What you have to do.
Below are the records; give again exactly the line with "machen es deinem", the line with "Baby trennen und", and each line that lies between them, and nothing besides.

Data for review.
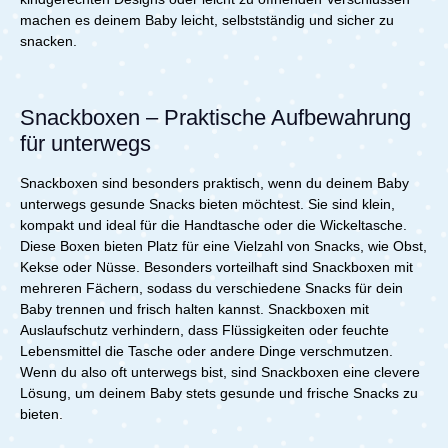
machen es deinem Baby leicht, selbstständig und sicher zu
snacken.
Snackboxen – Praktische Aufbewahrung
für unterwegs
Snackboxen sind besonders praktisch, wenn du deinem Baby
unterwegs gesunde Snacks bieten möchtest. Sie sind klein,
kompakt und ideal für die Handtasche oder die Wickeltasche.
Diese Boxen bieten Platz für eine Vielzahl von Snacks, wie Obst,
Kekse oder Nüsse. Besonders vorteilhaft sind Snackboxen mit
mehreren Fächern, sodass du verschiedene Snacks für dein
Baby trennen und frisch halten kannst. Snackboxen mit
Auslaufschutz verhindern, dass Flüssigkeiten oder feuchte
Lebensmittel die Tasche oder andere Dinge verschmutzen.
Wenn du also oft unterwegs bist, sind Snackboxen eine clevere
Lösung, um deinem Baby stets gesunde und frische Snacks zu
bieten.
...
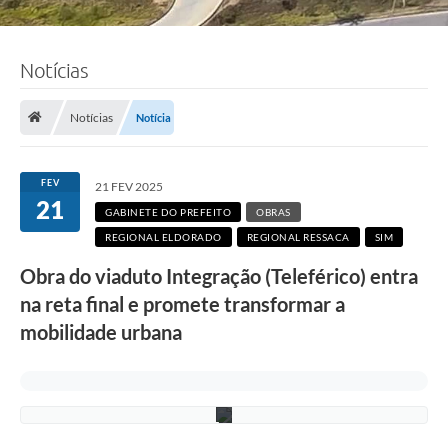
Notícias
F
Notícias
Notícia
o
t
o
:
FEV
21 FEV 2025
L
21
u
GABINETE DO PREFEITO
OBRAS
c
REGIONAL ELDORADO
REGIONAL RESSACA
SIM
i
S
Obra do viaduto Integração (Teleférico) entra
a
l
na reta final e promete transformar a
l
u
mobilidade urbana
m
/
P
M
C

Exercise response.
machen es deinem Baby leicht, selbstständig und sicher zu
snacken.
Snackboxen – Praktische Aufbewahrung
für unterwegs
Snackboxen sind besonders praktisch, wenn du deinem Baby
unterwegs gesunde Snacks bieten möchtest. Sie sind klein,
kompakt und ideal für die Handtasche oder die Wickeltasche.
Diese Boxen bieten Platz für eine Vielzahl von Snacks, wie Obst,
Kekse oder Nüsse. Besonders vorteilhaft sind Snackboxen mit
mehreren Fächern, sodass du verschiedene Snacks für dein
Baby trennen und frisch halten kannst. Snackboxen mit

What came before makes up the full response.